Dataset entries:

= = = =

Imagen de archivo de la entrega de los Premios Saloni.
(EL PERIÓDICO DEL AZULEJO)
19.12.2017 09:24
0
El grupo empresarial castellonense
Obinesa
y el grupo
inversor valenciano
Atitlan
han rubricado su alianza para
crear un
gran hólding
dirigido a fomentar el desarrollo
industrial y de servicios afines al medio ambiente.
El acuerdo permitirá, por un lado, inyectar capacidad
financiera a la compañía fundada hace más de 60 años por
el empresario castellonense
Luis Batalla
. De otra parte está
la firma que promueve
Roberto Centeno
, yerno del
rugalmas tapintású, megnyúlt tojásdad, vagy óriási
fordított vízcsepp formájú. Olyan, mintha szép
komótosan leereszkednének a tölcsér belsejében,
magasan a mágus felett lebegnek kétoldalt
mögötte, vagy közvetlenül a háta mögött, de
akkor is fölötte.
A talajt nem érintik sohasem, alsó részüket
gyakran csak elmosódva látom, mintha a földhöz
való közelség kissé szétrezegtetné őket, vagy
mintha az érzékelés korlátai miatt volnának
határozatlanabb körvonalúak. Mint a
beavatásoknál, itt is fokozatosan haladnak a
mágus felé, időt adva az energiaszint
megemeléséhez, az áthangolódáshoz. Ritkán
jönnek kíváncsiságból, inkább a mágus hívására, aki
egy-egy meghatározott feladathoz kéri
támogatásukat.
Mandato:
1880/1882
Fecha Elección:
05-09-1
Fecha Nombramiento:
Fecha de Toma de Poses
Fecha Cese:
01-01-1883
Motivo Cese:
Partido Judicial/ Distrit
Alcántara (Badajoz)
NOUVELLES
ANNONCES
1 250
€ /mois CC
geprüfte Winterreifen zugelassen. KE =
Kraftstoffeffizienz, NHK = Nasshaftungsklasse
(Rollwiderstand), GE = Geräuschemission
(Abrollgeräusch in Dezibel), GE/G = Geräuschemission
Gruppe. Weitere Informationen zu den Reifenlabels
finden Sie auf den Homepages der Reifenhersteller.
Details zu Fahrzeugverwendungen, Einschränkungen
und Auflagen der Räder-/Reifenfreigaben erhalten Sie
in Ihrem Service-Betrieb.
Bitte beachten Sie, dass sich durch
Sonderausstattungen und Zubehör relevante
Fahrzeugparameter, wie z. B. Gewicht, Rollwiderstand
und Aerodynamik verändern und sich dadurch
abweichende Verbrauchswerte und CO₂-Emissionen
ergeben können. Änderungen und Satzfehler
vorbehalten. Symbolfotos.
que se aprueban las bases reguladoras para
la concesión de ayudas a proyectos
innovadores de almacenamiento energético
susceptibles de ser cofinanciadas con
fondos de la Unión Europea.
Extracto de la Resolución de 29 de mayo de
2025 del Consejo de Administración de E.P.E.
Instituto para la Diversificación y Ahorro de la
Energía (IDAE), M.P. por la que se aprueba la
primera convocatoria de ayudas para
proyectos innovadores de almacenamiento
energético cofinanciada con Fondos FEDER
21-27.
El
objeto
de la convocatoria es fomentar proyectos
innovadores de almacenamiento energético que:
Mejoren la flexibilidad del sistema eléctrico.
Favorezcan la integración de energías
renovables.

= = = =

### Work task
In the entries, some lines may contain the word "vagy". Give how many do, as a number by itself.

### Problem solution
3